At the signal of Colonel Cody the Wild West then gave three ringing cheers for
Nebraska and the Trans-Mississippi Exposition. Their band followed with "The Red,
White and Blue," and at the last note of the melody the McCook band played the "Star
Spangled banner," and the Wild West fell into line for the parade through the grounds,
headed by Colonel Cody, mounted upon the splendid chestnut hore, Duke, presented to
him by General Miles soon after the batte of Wounded Knee. At the Administration Arch
the cavalcade was reviewed by the members of the Executive Committee of the exposition.
THE OLD-TIME LIONS AT LUNCHEON.
The official and popular reception was notably supplemented by an informal luncheon
given to the old-timers by Colonel Cody, and never before had such a party of representative
pioneers met around the banquet table and exchanged reminiscences of the stirring days of
their younger years. At one long table were seated Governor Holocomb at the head and
General T. S. Clarkson at the foot, and on the sides ex-Governor John M. Thayer, James E.
Boyd and Alvin Saunders, Senator John M. Thurston, Major John M. Burke, John A.
Creighton, Alexander Majors, W. A. Paxton, Capt. J. E. North, E. Rosewater, Louis E.
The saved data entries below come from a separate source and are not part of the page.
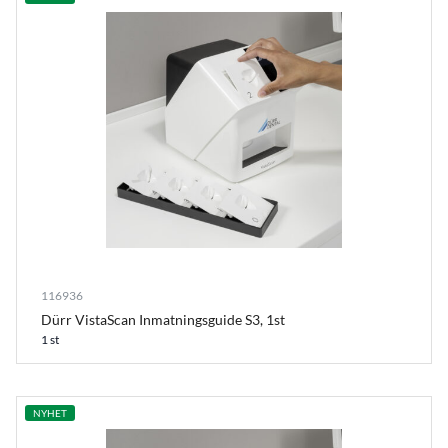
116936
Dürr VistaScan Inmatningsguide S3, 1st
1 st
NYHET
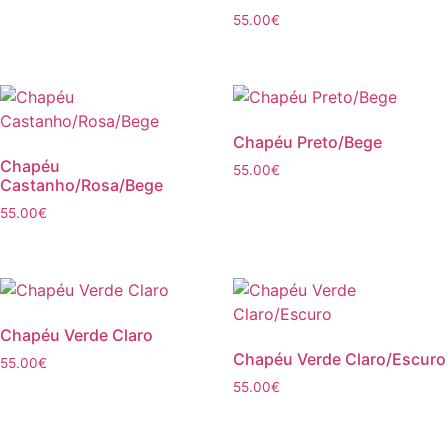
55.00
€
Chapéu Preto/Bege
Chapéu
55.00
€
Castanho/Rosa/Bege
55.00
€
Chapéu Verde Claro
Chapéu Verde Claro/Escuro
55.00
€
55.00
€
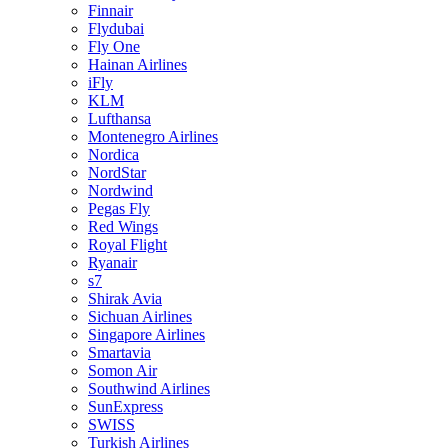
Finnair
Flydubai
Fly One
Hainan Airlines
iFly
KLM
Lufthansa
Montenegro Airlines
Nordica
NordStar
Nordwind
Pegas Fly
Red Wings
Royal Flight
Ryanair
s7
Shirak Avia
Sichuan Airlines
Singapore Airlines
Smartavia
Somon Air
Southwind Airlines
SunExpress
SWISS
Turkish Airlines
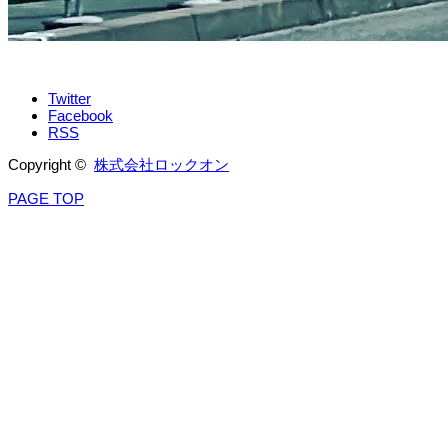
Twitter
Facebook
RSS
Copyright ©
株式会社ロックオン
PAGE TOP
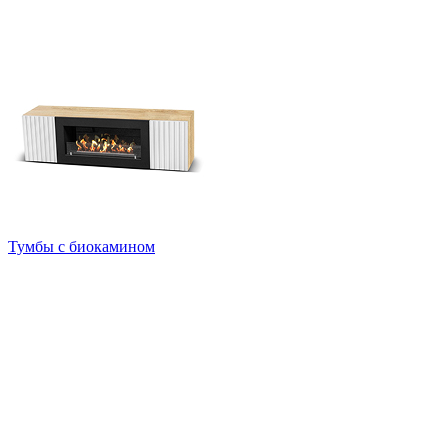
Тумбы с биокамином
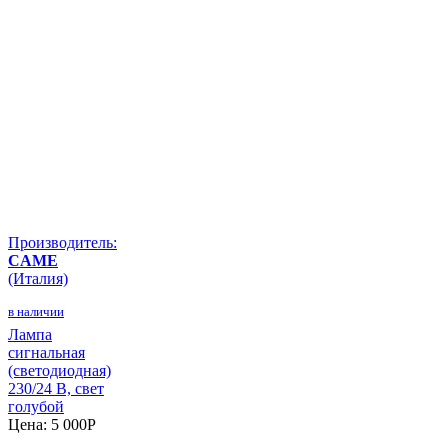
Производитель:
CAME
(Италия)
в наличии
Лампа
сигнальная
(светодиодная)
230/24 В, свет
голубой
Цена:
5 000
P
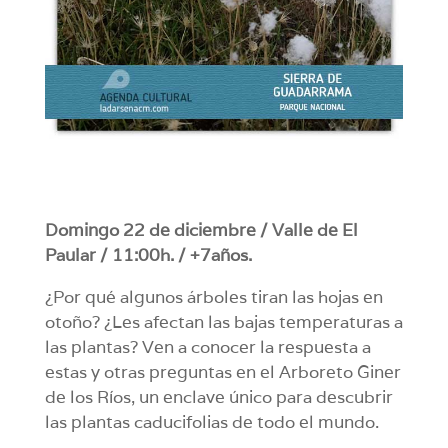
Domingo 22 de diciembre / Valle de El
Paular / 11:00h. / +7años.
¿Por qué algunos árboles tiran las hojas en
otoño? ¿Les afectan las bajas temperaturas a
las plantas? Ven a conocer la respuesta a
estas y otras preguntas en el Arboreto Giner
de los Ríos, un enclave único para descubrir
las plantas caducifolias de todo el mundo.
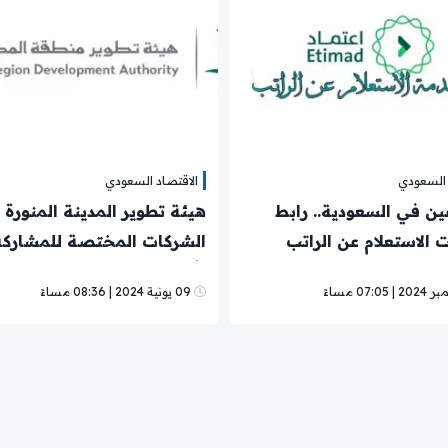
 السعودي
الاقتصاد السعودي
ن في السعودية.. رابط
هيئة تطوير المدينة المنورة 
الاستعلام عن الراتب
الشركات المختصة للمشارك
ت عبر منصة اعتماد
تأهيل المقاولين لتنفيذ تصم
09 يونية 2024 | 08:36 مساءً
شبكة الحافلات السريعة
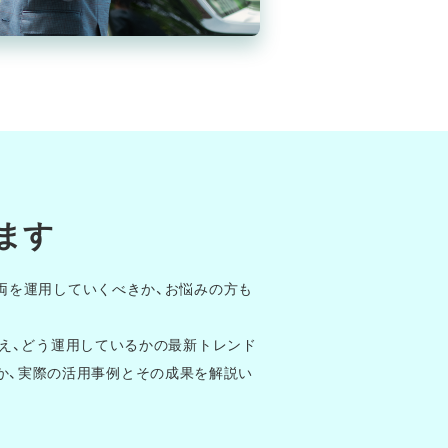
ます
両を運用していくべきか、お悩みの方も
抱え、どう運用しているかの最新トレンド
るのか、実際の活用事例とその成果を解説い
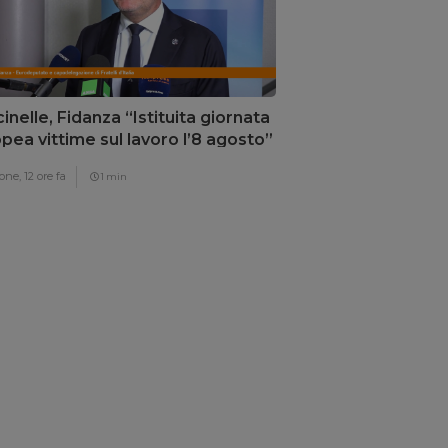
inelle, Fidanza “Istituita giornata
pea vittime sul lavoro l’8 agosto”
one,
12 ore fa
1 min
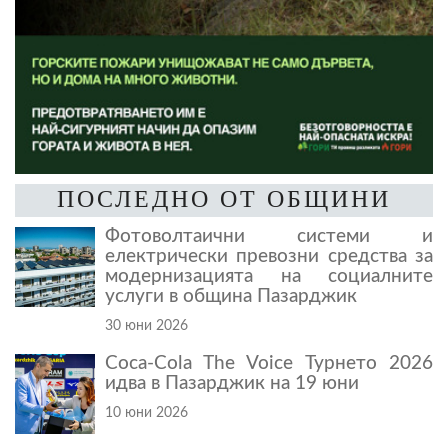
ПОСЛЕДНО ОТ ОБЩИНИ
Фотоволтаични системи и
електрически превозни средства за
модернизацията на социалните
услуги в община Пазарджик
30 юни 2026
Coca-Cola The Voice Турнето 2026
идва в Пазарджик на 19 юни
10 юни 2026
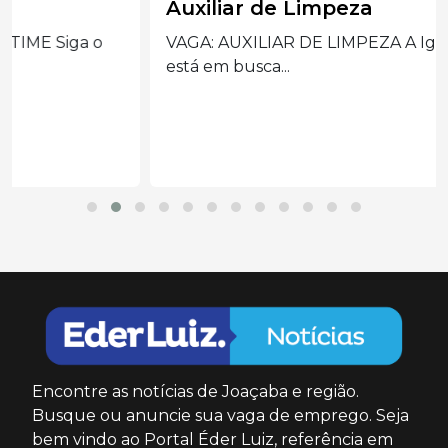
Auxiliar de Limpeza
VAGA: AUXILIAR DE LIMPEZA A Igreja/Paróquia
está em busca...
Encontre as notícias de Joaçaba e região.
Busque ou anuncie sua vaga de emprego. Seja
bem vindo ao Portal Éder Luiz, referência em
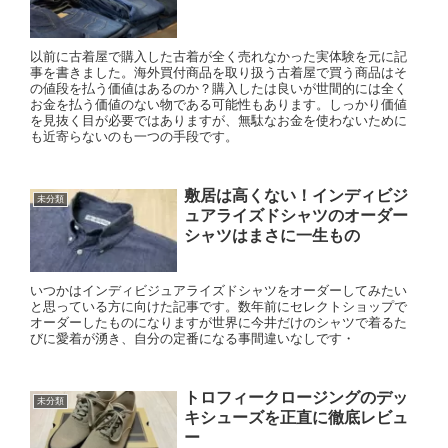
以前に古着屋で購入した古着が全く売れなかった実体験を元に記
事を書きました。海外買付商品を取り扱う古着屋で買う商品はそ
の値段を払う価値はあるのか？購入したは良いが世間的には全く
お金を払う価値のない物である可能性もあります。しっかり価値
を見抜く目が必要ではありますが、無駄なお金を使わないために
も近寄らないのも一つの手段です。
敷居は高くない！インディビジ
未分類
ュアライズドシャツのオーダー
シャツはまさに一生もの
いつかはインディビジュアライズドシャツをオーダーしてみたい
と思っている方に向けた記事です。数年前にセレクトショップで
オーダーしたものになりますが世界に今井だけのシャツで着るた
びに愛着が湧き、自分の定番になる事間違いなしです・
トロフィークロージングのデッ
未分類
キシューズを正直に徹底レビュ
ー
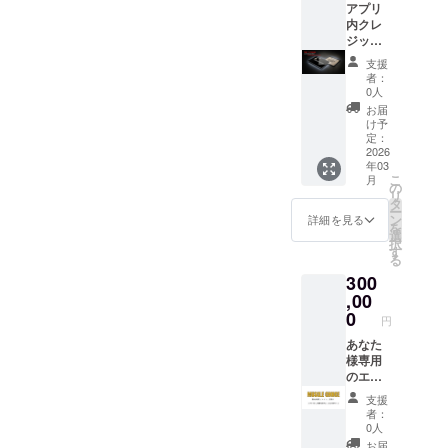
時、必
アプリ
セー
ロード
ず備考
内クレ
ジ：開
権：完
欄に掲
ジット
発チー
成した
載を希
（ex,ひ
ムか
アプリ
支援
望され
とみす
ら、心
を、一
者：
るお名
ず「株
からの
般公開
0人
前をご
式会社
感謝
前に誰
お届
記入く
オモイ
メッ
よりも
け予
ださい
デ」）
セージ
定：
早くお
装置の
にお名
2026
をお送
届けし
年03
処理が
前と８
りしま
ます。
こ
月
優先的
文字以
す。 ア
の
リ
に行わ
内のお
プリの
タ
ー
れます
好きな
先行ダ
ン
詳細を見る
を
（ス
言葉を
ウン
選
択
テータ
大きく
ロード
す
る
ス
掲載 ・
権：完
300
Admin)
掲載期
成した
感謝の
間：事
,00
アプリ
メッ
業が存
を、一
0
円
セー
続する
般公開
ジ：開
限り掲
あなた
前に誰
発チー
載 ・掲
様専用
よりも
ムか
載方
のエン
早くお
ら、心
法：文
ジンを
届けし
支援
からの
字のみ
ご提
ます。
者：
感謝
・注意
供！
アプリ
0人
メッ
事項：
（2026
提供 あ
お届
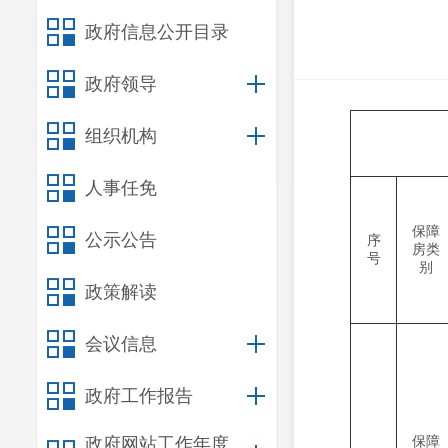
政府信息公开目录
政府领导
组织机构
人事任免
保障
公示公告
序
房类
号
别
政策解读
会议信息
政府工作报告
保障
政府网站工作年度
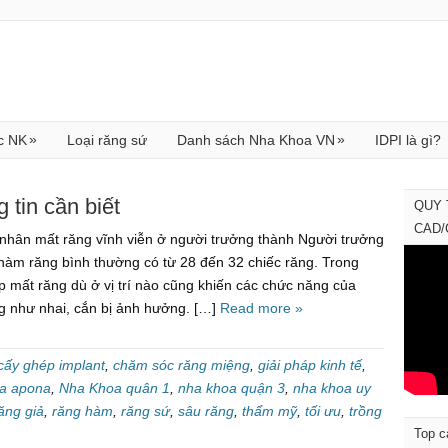
»
»
c NK
Loại răng sứ
Danh sách Nha Khoa VN
IDPI là gì?
 tin cần biết
QUY 
CAD
 nhân mất răng vĩnh viễn ở người trưởng thành Người trưởng
 hàm răng bình thường có từ 28 đến 32 chiếc răng. Trong
 mất răng dù ở vị trí nào cũng khiến các chức năng của
g như nhai, cắn bị ảnh hưởng. […]
Read more »
cấy ghép implant
,
chăm sóc răng miệng
,
giải pháp kinh tế
,
a apona
,
Nha Khoa quân 1
,
nha khoa quận 3
,
nha khoa uy
ăng giả
,
răng hàm
,
răng sứ
,
sâu răng
,
thẩm mỹ
,
tối ưu
,
trồng
Top c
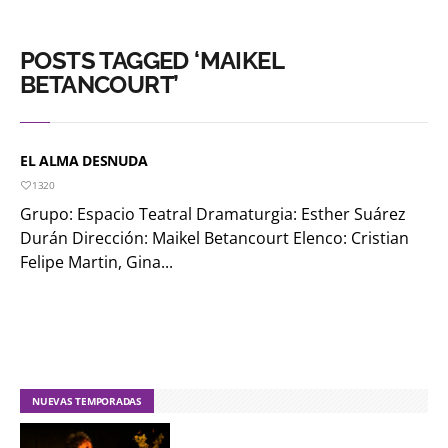
POSTS TAGGED ‘MAIKEL
BETANCOURT’
EL ALMA DESNUDA
1320
Grupo: Espacio Teatral Dramaturgia: Esther Suárez
Durán Dirección: Maikel Betancourt Elenco: Cristian
Felipe Martin, Gina...
NUEVAS TEMPORADAS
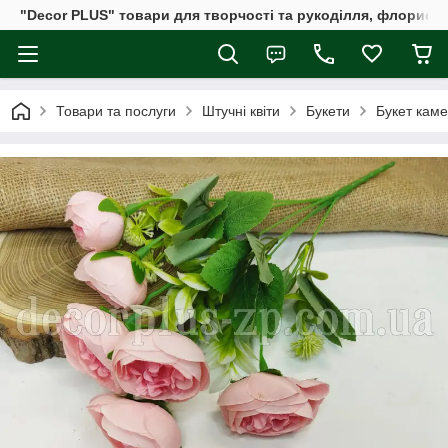
"Decor PLUS" товари для творчості та рукоділля, флористи
Товари та послуги
Штучні квіти
Букети
Букет каме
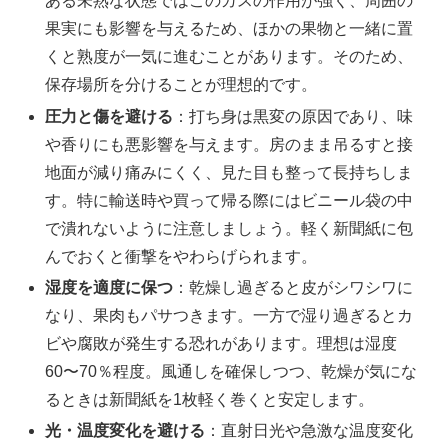
ある未熟な状態ではこのガスの作用が強く、周囲の
果実にも影響を与えるため、ほかの果物と一緒に置
くと熟度が一気に進むことがあります。そのため、
保存場所を分けることが理想的です。
圧力と傷を避ける
：打ち身は黒変の原因であり、味
や香りにも悪影響を与えます。房のまま吊るすと接
地面が減り痛みにくく、見た目も整って長持ちしま
す。特に輸送時や買って帰る際にはビニール袋の中
で潰れないように注意しましょう。軽く新聞紙に包
んでおくと衝撃をやわらげられます。
湿度を適度に保つ
：乾燥し過ぎると皮がシワシワに
なり、果肉もパサつきます。一方で湿り過ぎるとカ
ビや腐敗が発生する恐れがあります。理想は湿度
60〜70％程度。風通しを確保しつつ、乾燥が気にな
るときは新聞紙を1枚軽く巻くと安定します。
光・温度変化を避ける
：直射日光や急激な温度変化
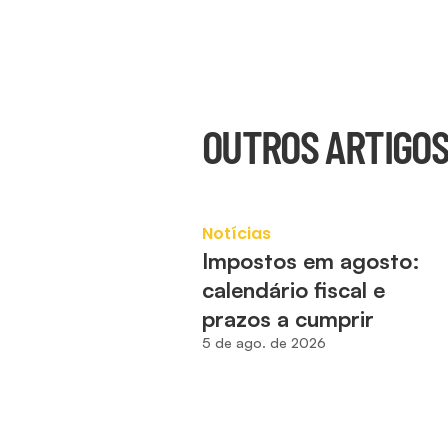
OUTROS ARTIGO
Notícias
Impostos em agosto: 
calendário fiscal e 
prazos a cumprir
5 de ago. de 2026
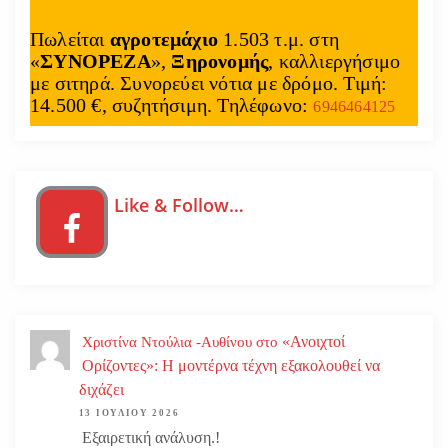
Πωλείται
αγροτεμάχιο
1.503 τ.μ. στη
«
ΣΥΝΟΡΕΖΑ
»,
Ξηρονομής
, καλλιεργήσιμο
με σιτηρά. Συνορεύει νότια με δρόμο. Τιμή:
14.500 €, συζητήσιμη. Τηλέφωνο:
6946464125
Like & Follow…
«Ανοιχτοί
Χριστίνα Ντούλια -Αυθίνου
στο
Ορίζοντες»: Η μοντέρνα τέχνη εξακολουθεί να
διχάζει
13 ΙΟΥΛΊΟΥ 2026
Εξαιρετική ανάλυση.!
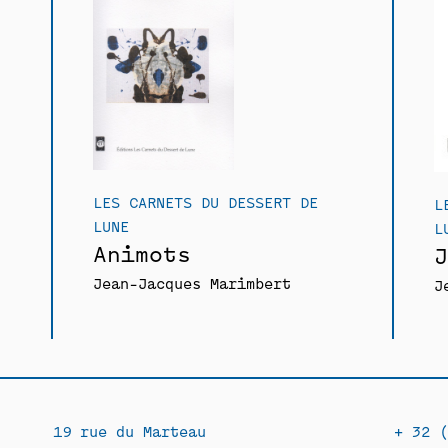
LES CARNETS DU DESSERT DE
L
LUNE
L
Animots
J
Jean-Jacques Marimbert
J
19 rue du Marteau
+ 32 (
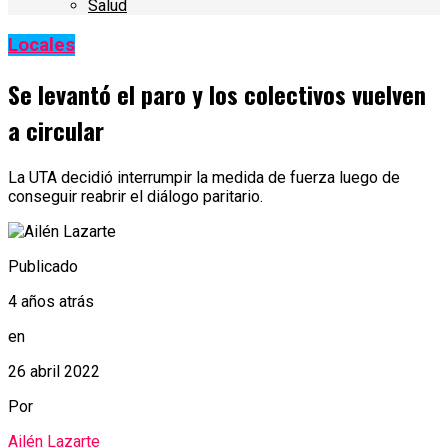
Salud
Locales
Se levantó el paro y los colectivos vuelven
a circular
La UTA decidió interrumpir la medida de fuerza luego de
conseguir reabrir el diálogo paritario.
Publicado
4 años atrás
en
26 abril 2022
Por
Ailén Lazarte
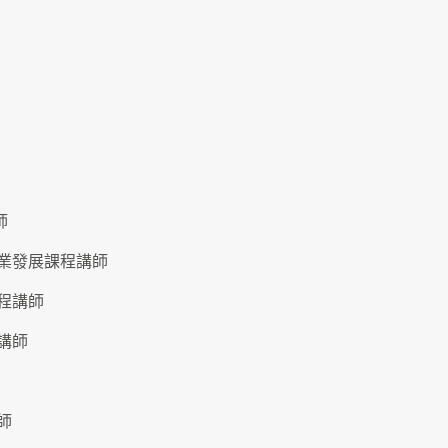
師
與產業發展課程講師
課程講師
程講師
講師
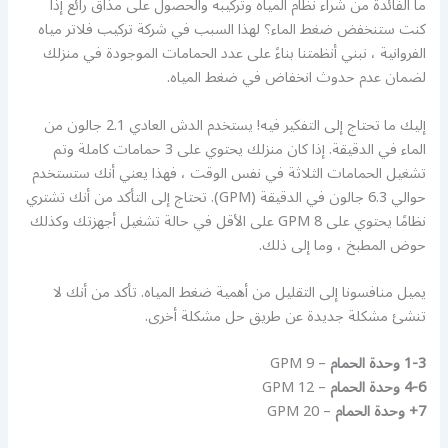
ما الفائدة من شراء نظام المياه وتركيبه والحصول على مذاق رائع إذا
كنت ستنخفض ضغط الماء؟ لهذا السبب في شركة تركيب فلاتر مياه
الفروانية ، نبني أنظمتنا بناءً على عدد الحمامات الموجودة في منزلك
لضمان عدم حدوث انخفاض في ضغط المياه.
إليك ما تحتاج إلى التفكير فيه! يستخدم الدش العادي 2.1 جالون من
الماء في الدقيقة. إذا كان منزلك يحتوي على 3 حمامات كاملة وتم
تشغيل الحمامات الثلاثة في نفس الوقت ، فهذا يعني أنك ستستخدم
حوالي 6.3 جالون في الدقيقة (GPM). تحتاج إلى التأكد من أنك تشتري
نظامًا يحتوي على 8 GPM على الأقل في حالة تشغيل أجهزتك وكذلك
حوض المطبخ ، وما إلى ذلك.
يميل منافسونا إلى التقليل من أهمية ضغط المياه. تأكد من أنك لا
تنشئ مشكلة جديدة عن طريق حل مشكلة أخرى.
1-3 وحدة الحمام
– 9 GPM
4-6 وحدة الحمام
– 12 GPM
7+ وحدة الحمام
– 20 GPM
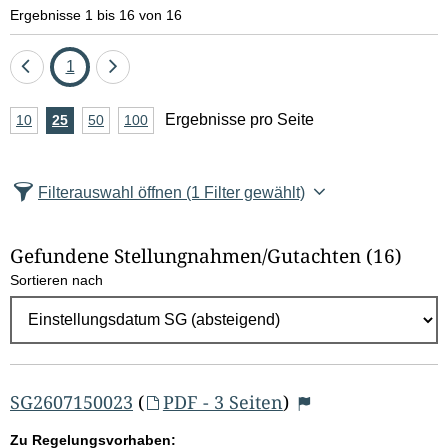
e
Ergebnisse 1 bis 16 von 16
l
Eine
Seite
Eine
1
d
Seite
Seite
A
Ergebnisse pro Seite
10
Ergebnisse
25
Ergebnisse
50
Ergebnisse
100
Ergebnisse
zurück
vor
l
n
pro
pro
pro
pro
Seite
Seite
Seite
Seite
z
ö
Filterauswahl öffnen
(1 Filter gewählt)
a
s
h
Gefundene Stellungnahmen/⁠Gutachten
(16)
c
l
Sortieren nach
E
h
r
e
g
e
n
b
SG2607150023
(
PDF - 3 Seiten
)
n
Zu Regelungsvorhaben:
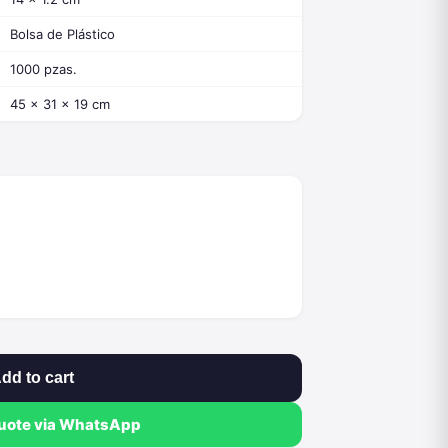
Bolsa de Plástico
1000 pzas.
45 x 31 x 19 cm
dd to cart
quote via WhatsApp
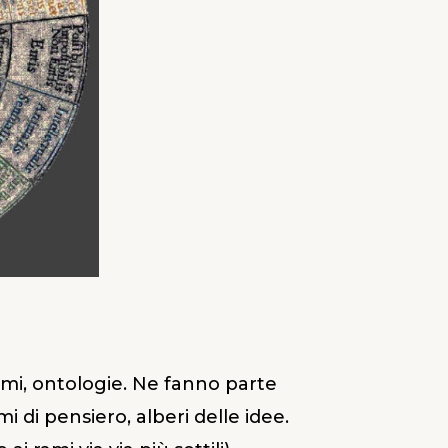
omi, ontologie. Ne fanno parte
di pensiero, alberi delle idee.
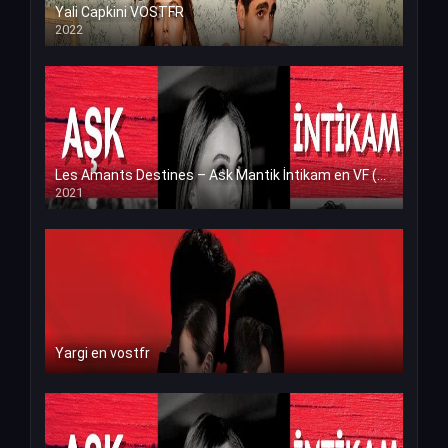
Yali Capkini VOSTFR
2022
Les Amants Destines – Ask Mantik İntikam en VF (Voix Francaise)
2021
Yargi en vostfr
Cooke, Col. W. L. Virscher, ex-Secretary of Agriculture Norman J. Coleman of Missouri,
and others. Over the champagne General Clarkson, who acted as toastmaster, called upon
those present who were more or less given to oratory for sentiments befitting the occasion,
and the result was a number of after-dinner speeches that would have done honor to any
occasion that has ever been graced by eloquence in words. The theme was the upbuilding
of the West, with Colonel Cody as a factor in guidng empire to the region, and, incidentally,
reminiscences of pioneer times.
Ex-Governor Thayer expressed pride in the fact that he had commissioned Colonel
Cody on his military staff and sent him abroad to acquaint the Old World with Nebraska's
apulence of resource, in which the gallant Colonel had far exceeded what could have been
hoped for in that time. He had not only carried to the Old World and its people the story of
this great West, but had in the meantime become the associate of princes and potentate,
who learned from this representative of the West, in a little time, more than decades of
[recing?] might have taught them. The ex-Governor closed with an earnest commendation
of his gallant staff officer, who, by the way, had been an honor to the military staff of all
the succeeding Governors of Nebraska.